La puerta giratoria entre la alta administración y el Ibex 35 vuelve a estar en el centro de la actualidad. Al menos diez exministros o ex altos cargos del Gobierno suenan ahora mismo para ocupar sillones en grandes cotizadas españolas. El patrón se repite: quien diseñó el marco regulatorio en energía, telecomunicaciones o fiscalidad acaba sentándose al otro lado, en el consejo de la empresa regulada. La lista abarca desde el exministro de Industria y Energía José Manuel Soria, vinculado a Repsol, hasta el exministro de Ciencia Pedro Duque, candidato a un puesto en el Consejo de Indra, con nombres del PP y del PSOE por igual.
El criterio para incluir a cada nombre no es el nombramiento confirmado, sino el rumor corporativo o la negociación que ha trascendido. Hay perfiles como Alberto Nadal, exsecretario de Estado de Energía, que podría aterrizar en Endesa, o Elena Salgado, exministra de Hacienda, que suena como consejera de IAG, la matriz de Iberia. La mayor parte no son ejecutivos, sino consejeros, a veces presentados como independientes, lo que acentúa la contradicción con su pasado regulador. Todos coinciden en un punto: han gestionado áreas estratégicas —energía, banca, aeropuertos, defensa o digitalización— en las que el sector privado necesita contactos y conocimiento de los pasillos del poder.
4Elena Salgado a IAG: la exministra de Hacienda que ahora vigila el holding de Iberia
Elena Salgado es el nombre que mejor condensa la paradoja de la puerta giratoria hacia el Ibex. Entre 2009 y 2011 fue vicepresidenta segunda y ministra de Economía y Hacienda del Gobierno de Zapatero, exactamente el tramo en que se gestó y se cerró la fusión entre Iberia y British Airways que alumbró IAG, el holding aéreo del Ibex 35 al que ahora se la sitúa como próximo destino. Aquella operación se leyó entonces como la cesión de un símbolo nacional: el centro de decisión se trasladó a Londres y su Gobierno pilotó el contexto en que se selló una integración que muchos interpretaron como una privatización encubierta de la aerolínea de bandera. Si se confirma su desembarco en el consejo, la exministra completaría un bucle casi perfecto: la responsable económica que bendijo el nacimiento del grupo, años después cobrando por supervisarlo desde dentro.

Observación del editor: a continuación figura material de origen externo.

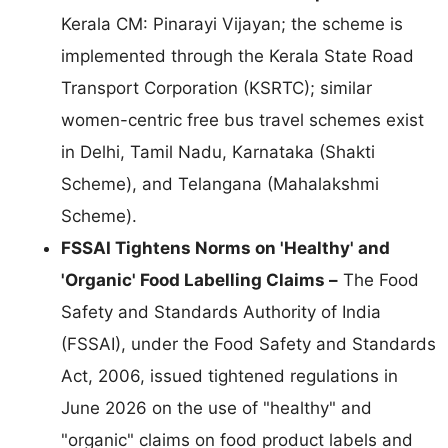
Kerala CM: Pinarayi Vijayan; the scheme is
implemented through the Kerala State Road
Transport Corporation (KSRTC); similar
women-centric free bus travel schemes exist
in Delhi, Tamil Nadu, Karnataka (Shakti
Scheme), and Telangana (Mahalakshmi
Scheme).
FSSAI Tightens Norms on 'Healthy' and
'Organic' Food Labelling Claims –
The Food
Safety and Standards Authority of India
(FSSAI), under the Food Safety and Standards
Act, 2006, issued tightened regulations in
June 2026 on the use of "healthy" and
"organic" claims on food product labels and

Nada en su biografía posterior atenúa la controversia. Salgado dejó el Ejecutivo en diciembre de 2011 y en 2012 ya fichó por Chilectra, filial chilena de Endesa, un salto que esquivó la incompatibilidad de dos años para altos cargos precisamente por producirse fuera de España. Desde entonces ha ido encadenando consejos de la mano de CriteriaCaixa, el brazo inversor de la Fundación La Caixa, que la ha sentado en Saba, en la inmobiliaria Colonial (como consejera dominical tras superar el 17% del capital en 2024) y en la francesa Veolia, donde aterrizó en 2025 después de que el holding comprara un 5% valorado en unos 1.000 millones de euros. Sumar el holding de Iberia a ese currículo consolidaría el patrón que dispara las alarmas: una sola persona acumulando sillones en compañías estratégicas con el mismo accionista de referencia detrás, sin que los años transcurridos hayan resuelto la pregunta de si se contrata su experiencia o su red de contactos.